** Exercise **
If a line in the data holds "Balkenbrij", copy that line out in full.

Material provided START

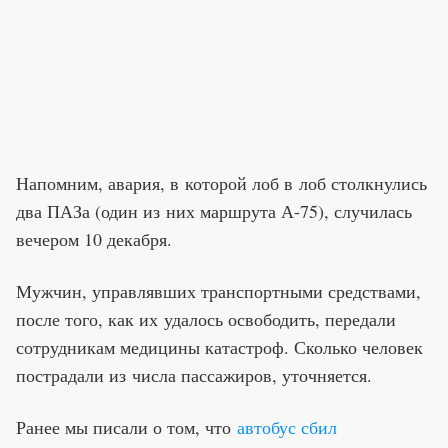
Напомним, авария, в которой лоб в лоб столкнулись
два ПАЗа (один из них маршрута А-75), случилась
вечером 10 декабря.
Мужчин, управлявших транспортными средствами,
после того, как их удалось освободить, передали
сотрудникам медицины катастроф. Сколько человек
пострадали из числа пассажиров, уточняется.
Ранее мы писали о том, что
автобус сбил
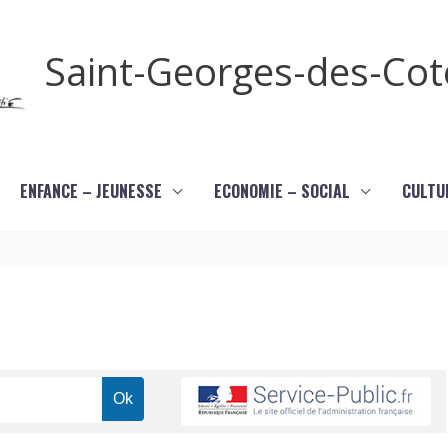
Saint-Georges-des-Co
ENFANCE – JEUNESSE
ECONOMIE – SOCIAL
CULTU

Material provided END
Material provided START

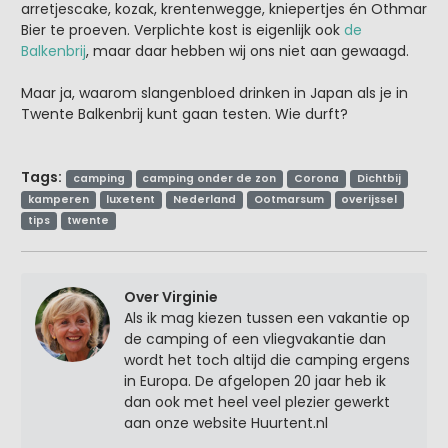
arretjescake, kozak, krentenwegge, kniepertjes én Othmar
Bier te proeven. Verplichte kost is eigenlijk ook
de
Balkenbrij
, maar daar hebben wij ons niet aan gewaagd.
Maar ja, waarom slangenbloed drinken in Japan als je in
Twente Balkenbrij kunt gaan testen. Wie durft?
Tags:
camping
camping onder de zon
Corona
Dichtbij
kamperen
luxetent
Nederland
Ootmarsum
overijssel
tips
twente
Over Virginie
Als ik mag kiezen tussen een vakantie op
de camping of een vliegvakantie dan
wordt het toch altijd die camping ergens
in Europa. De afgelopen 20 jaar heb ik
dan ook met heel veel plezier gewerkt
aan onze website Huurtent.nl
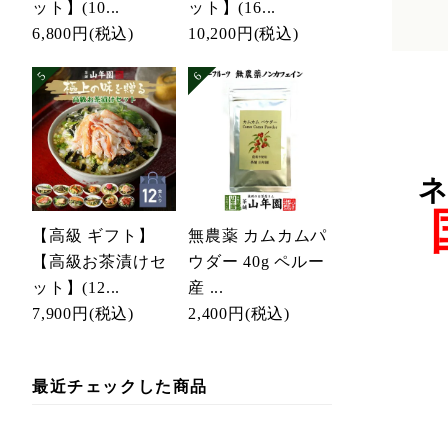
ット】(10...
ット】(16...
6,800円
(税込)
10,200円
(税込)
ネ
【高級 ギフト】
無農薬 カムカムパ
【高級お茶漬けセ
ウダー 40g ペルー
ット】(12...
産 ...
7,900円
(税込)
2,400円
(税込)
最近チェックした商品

Material provided END

** Exercise result **
Balkenbrij
Twente Balkenbrij kunt gaan testen. Wie durft?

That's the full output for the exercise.